Once it’s rolled out, Google Meet will be able to automatically detect multiple laptops in the same room and merge together their speakers and microphones. The idea is that it will allow multiple participants to be heard clearly without needing to huddle around a single laptop while also reducing echoes and audio feedback.

According to Google, this feature should benefit small organizations and other teams who might not have the dedicated equipment available or if the equipment is experiencing technical difficulties. It should also give teams more flexibility in choosing meeting locations so they can meet in, say, cafés or lounges when a conference room isn’t available.

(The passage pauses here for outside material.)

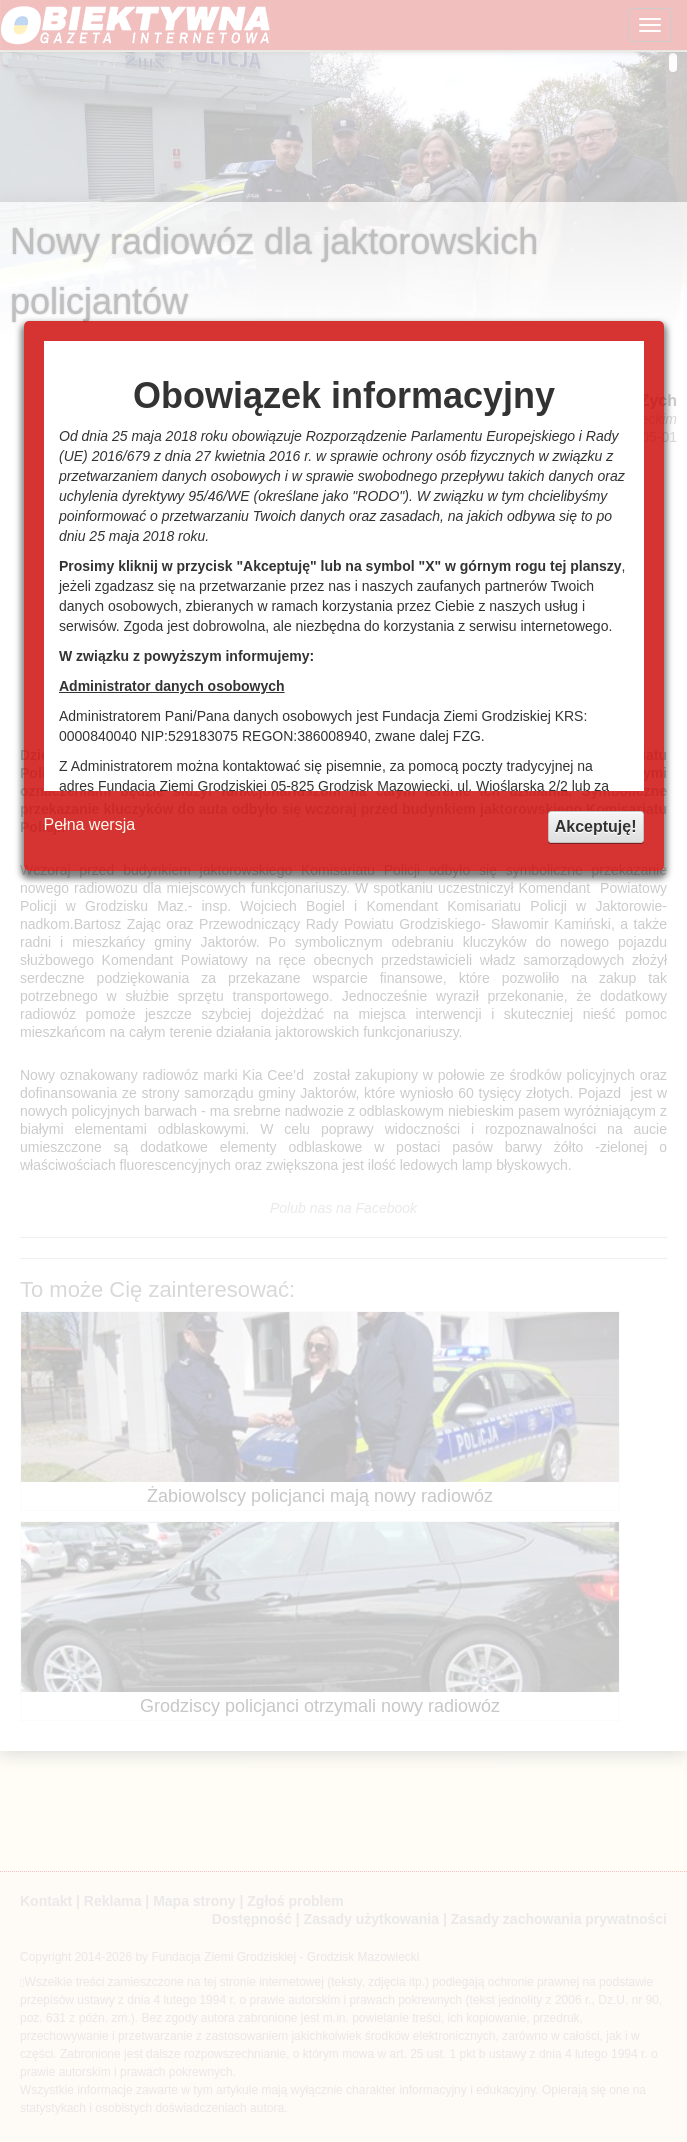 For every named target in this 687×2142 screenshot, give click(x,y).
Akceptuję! (596, 826)
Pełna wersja (90, 824)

Google says it will gradually roll out the feature over the next few weeks to “Google Workspace customers with the Gemini Enterprise, Gemini Business, Gemini Education, Gemini Education Premium, and the AI Meetings and Messaging add-on.”

Once rolled out, the feature will be turned on by default, though users have the option of manually turning it off.

Announced during the Google Next event last month, adaptive audio is just one of the many new features coming to Google Workspace. During Google I/O, Google announced it’s adding the new Gemini 1.5 Pro to the right sidebar in Workspace apps like Google Docs, Sheets, Slides, Drive, and Gmail to more seamlessly connect them all. The company also introduced Google Chip, a new capability that lets users ask an AI agent questions about meetings, emails, and other work-related tasks.